(Extracted page text data)
——
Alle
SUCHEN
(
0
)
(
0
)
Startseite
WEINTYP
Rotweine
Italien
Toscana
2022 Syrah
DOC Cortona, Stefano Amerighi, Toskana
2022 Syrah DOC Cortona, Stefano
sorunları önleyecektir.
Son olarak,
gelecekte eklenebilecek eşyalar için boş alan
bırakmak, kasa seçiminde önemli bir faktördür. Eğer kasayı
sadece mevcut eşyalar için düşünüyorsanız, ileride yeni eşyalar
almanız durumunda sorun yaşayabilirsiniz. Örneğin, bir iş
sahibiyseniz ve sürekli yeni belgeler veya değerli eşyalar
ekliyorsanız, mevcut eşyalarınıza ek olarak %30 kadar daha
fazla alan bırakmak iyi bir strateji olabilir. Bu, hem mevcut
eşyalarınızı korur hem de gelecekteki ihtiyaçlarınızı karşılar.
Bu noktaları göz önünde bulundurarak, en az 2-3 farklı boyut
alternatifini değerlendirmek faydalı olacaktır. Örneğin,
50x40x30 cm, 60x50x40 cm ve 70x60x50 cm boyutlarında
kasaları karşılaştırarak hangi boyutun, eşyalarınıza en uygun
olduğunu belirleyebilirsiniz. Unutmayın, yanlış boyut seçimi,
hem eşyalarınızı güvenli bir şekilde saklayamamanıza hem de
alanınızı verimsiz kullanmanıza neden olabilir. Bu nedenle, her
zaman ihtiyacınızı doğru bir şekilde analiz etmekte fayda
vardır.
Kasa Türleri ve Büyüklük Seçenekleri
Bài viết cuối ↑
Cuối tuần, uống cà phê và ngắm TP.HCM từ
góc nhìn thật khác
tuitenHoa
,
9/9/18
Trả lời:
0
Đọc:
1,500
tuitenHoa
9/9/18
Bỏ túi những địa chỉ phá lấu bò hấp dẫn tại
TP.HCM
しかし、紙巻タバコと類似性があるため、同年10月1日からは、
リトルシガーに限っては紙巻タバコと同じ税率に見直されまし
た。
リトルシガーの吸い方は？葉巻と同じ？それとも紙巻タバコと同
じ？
——
_Required action_. Return all of the data above exactly, leaving out no line.

_Completed exercise_.
Alle
SUCHEN
(
0
)
(
0
)
Startseite
WEINTYP
Rotweine
Italien
Toscana
2022 Syrah
DOC Cortona, Stefano Amerighi, Toskana
2022 Syrah DOC Cortona, Stefano
sorunları önleyecektir.
Son olarak,
gelecekte eklenebilecek eşyalar için boş alan
bırakmak, kasa seçiminde önemli bir faktördür. Eğer kasayı
sadece mevcut eşyalar için düşünüyorsanız, ileride yeni eşyalar
almanız durumunda sorun yaşayabilirsiniz. Örneğin, bir iş
sahibiyseniz ve sürekli yeni belgeler veya değerli eşyalar
ekliyorsanız, mevcut eşyalarınıza ek olarak %30 kadar daha
fazla alan bırakmak iyi bir strateji olabilir. Bu, hem mevcut
eşyalarınızı korur hem de gelecekteki ihtiyaçlarınızı karşılar.
Bu noktaları göz önünde bulundurarak, en az 2-3 farklı boyut
alternatifini değerlendirmek faydalı olacaktır. Örneğin,
50x40x30 cm, 60x50x40 cm ve 70x60x50 cm boyutlarında
kasaları karşılaştırarak hangi boyutun, eşyalarınıza en uygun
olduğunu belirleyebilirsiniz. Unutmayın, yanlış boyut seçimi,
hem eşyalarınızı güvenli bir şekilde saklayamamanıza hem de
alanınızı verimsiz kullanmanıza neden olabilir. Bu nedenle, her
zaman ihtiyacınızı doğru bir şekilde analiz etmekte fayda
vardır.
Kasa Türleri ve Büyüklük Seçenekleri
Bài viết cuối ↑
Cuối tuần, uống cà phê và ngắm TP.HCM từ
góc nhìn thật khác
tuitenHoa
,
9/9/18
Trả lời:
0
Đọc:
1,500
tuitenHoa
9/9/18
Bỏ túi những địa chỉ phá lấu bò hấp dẫn tại
TP.HCM
しかし、紙巻タバコと類似性があるため、同年10月1日からは、
リトルシガーに限っては紙巻タバコと同じ税率に見直されまし
た。
リトルシガーの吸い方は？葉巻と同じ？それとも紙巻タバコと同
じ？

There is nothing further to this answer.